Now, if someone has a 211 or 622 on their account as well as the 921/942 I am sure that the HD channels that were MPEG2 would come in ok, and I am sure there wouldn't be a problem viewing or recording OTA stuff.


----------



## Stewart Vernon (Jan 7, 2005)

There are people going nuts and not wanting to pay the $299, or in some cases the $99, upgrade fee to lease a ViP622 in order to view the new MPEG4 channels... so just how much does anyone think a used 921/942 would be worth? Even if it could be activated, it would only get the current set of channels, but people would have to pay the new price for them and pay for stuff they can't watch.
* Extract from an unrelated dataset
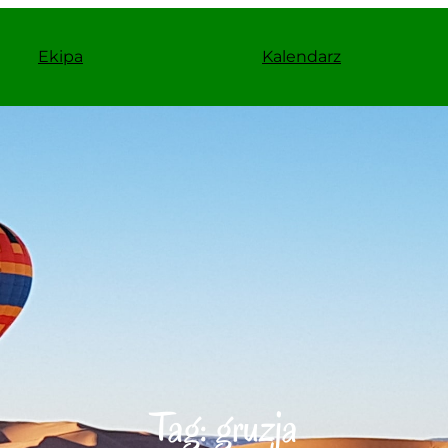
Ekipa
Kalendarz
Tag:
gruzja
Anyone honestly thinking about selling and "passing the buck" onto an unknowing person via eBay should really think about it, and ask themselves if they are also complaining that Dish ripped them off and realize they are doing the same thing if they sell a 921/942 like that.


----------



## tunagimp (Jul 7, 2004)

lionsrule said:


> ok, so you have a better option?
> 
> Let's see.....
> 
> ...


4. Finding out after you sell for $250 that E* changed their minds and will now do the $99 deal for owners of the 942/921 and they will be allowed to own the 622 which you could sell on fleabay for $600.............................= DOH!!!!


----------



## Rogueone (Jan 29, 2004)

tunagimp said:


> 4. Finding out after you sell for $250 that E* changed their minds and will now do the $99 deal for owners of the 942/921 and they will be allowed to own the 622 which you could sell on fleabay for $600.............................= DOH!!!!


no ....................................=PRICELESS!!! hahahahaha


----------



## JTravers (Feb 5, 2006)

The people buying on ebay are a diverse group. I would hardly be concerned about selling a 942, 921, 811, 6000, or any other non-mpeg4 Dish receiver.

You can't dismiss the fact that some buyers on ebay either:

(1) are happy with the old HD Pack, are already subscribed, and may want to buy another HD receiver and don't care whether or not it can get the new Dish HD channels; or
(2) don't care about getting Dish HD channels and just want to be able to get Dish SD and OTA HD integrated on the same receiver without having to pay the new $6 HD OTA fee.

So I wouldn't regret selling a legacy HD receiver on ebay. It might be exactly what the buyer is looking for!


----------